- [ACTIVITY]
Report only the number of lines in the entries below that hold the word "ervoor".

- [DATA FOR REVIEW]

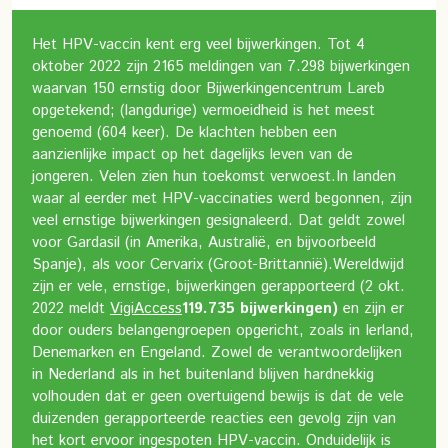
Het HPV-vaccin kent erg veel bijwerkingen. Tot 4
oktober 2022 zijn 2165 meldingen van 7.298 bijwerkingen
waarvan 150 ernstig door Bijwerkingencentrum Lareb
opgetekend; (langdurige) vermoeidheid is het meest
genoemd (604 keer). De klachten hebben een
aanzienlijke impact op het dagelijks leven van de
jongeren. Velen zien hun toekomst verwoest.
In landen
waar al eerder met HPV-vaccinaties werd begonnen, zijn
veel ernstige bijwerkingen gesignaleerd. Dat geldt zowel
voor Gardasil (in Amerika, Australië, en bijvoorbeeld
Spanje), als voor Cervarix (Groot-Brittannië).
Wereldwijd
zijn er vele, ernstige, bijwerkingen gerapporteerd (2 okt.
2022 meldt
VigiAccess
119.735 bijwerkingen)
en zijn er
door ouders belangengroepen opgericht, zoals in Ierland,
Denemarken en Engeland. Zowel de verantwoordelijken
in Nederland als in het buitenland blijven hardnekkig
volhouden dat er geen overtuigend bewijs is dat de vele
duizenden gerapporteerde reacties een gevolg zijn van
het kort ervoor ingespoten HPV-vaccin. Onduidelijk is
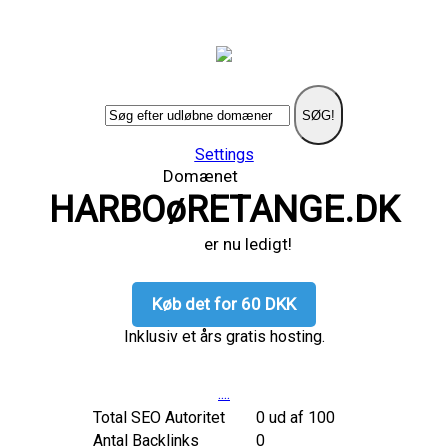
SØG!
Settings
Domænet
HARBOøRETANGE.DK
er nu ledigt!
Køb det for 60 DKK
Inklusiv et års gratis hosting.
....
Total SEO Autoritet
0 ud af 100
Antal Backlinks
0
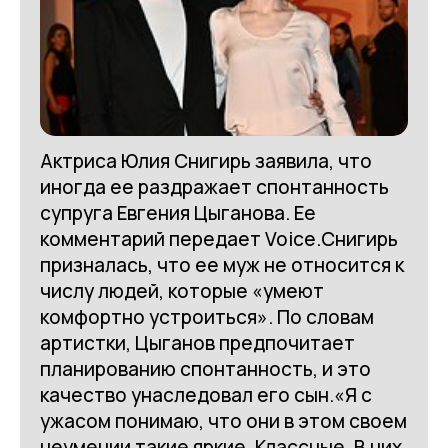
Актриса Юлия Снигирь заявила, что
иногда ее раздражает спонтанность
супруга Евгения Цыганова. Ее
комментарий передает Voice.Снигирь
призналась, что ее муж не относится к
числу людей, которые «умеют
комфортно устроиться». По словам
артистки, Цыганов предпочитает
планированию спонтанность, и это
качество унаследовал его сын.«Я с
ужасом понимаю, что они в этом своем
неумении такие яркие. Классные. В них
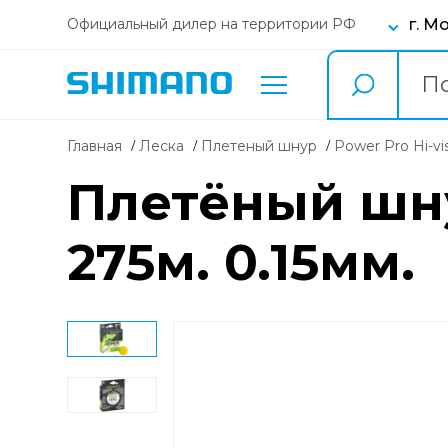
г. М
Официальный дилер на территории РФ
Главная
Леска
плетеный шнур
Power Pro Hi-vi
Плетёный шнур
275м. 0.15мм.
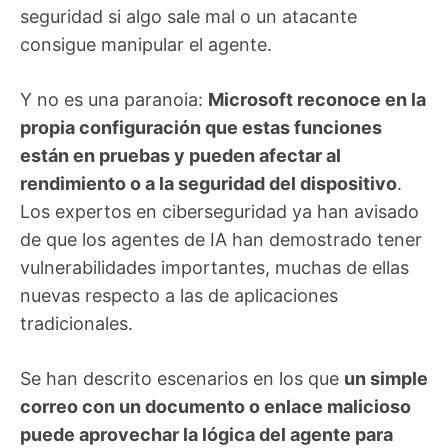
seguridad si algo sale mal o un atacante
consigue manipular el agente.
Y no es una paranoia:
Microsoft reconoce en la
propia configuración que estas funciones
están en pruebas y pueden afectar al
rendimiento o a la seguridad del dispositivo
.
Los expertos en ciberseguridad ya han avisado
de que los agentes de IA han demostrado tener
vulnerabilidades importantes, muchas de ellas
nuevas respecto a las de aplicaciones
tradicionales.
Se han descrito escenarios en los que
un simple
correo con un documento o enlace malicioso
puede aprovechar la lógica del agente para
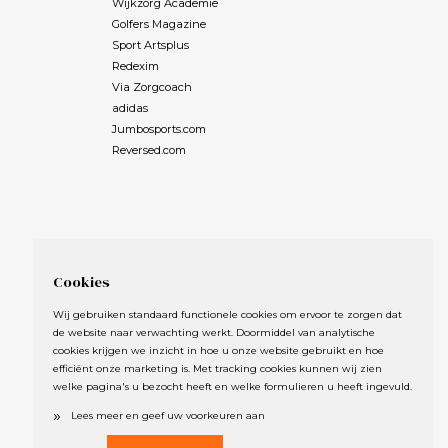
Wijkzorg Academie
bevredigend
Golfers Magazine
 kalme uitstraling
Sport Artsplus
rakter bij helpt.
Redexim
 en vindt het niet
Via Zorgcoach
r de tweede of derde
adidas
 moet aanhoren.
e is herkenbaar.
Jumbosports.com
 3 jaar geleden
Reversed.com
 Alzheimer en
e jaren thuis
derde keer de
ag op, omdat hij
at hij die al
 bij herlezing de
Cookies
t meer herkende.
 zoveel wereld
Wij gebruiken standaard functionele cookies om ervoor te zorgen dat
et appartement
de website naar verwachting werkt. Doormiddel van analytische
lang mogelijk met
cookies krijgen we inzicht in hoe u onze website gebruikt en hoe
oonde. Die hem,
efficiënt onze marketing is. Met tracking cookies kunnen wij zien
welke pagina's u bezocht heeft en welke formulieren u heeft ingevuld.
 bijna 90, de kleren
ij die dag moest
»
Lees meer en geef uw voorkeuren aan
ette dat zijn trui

- [EXERCISE RESPONSE]
2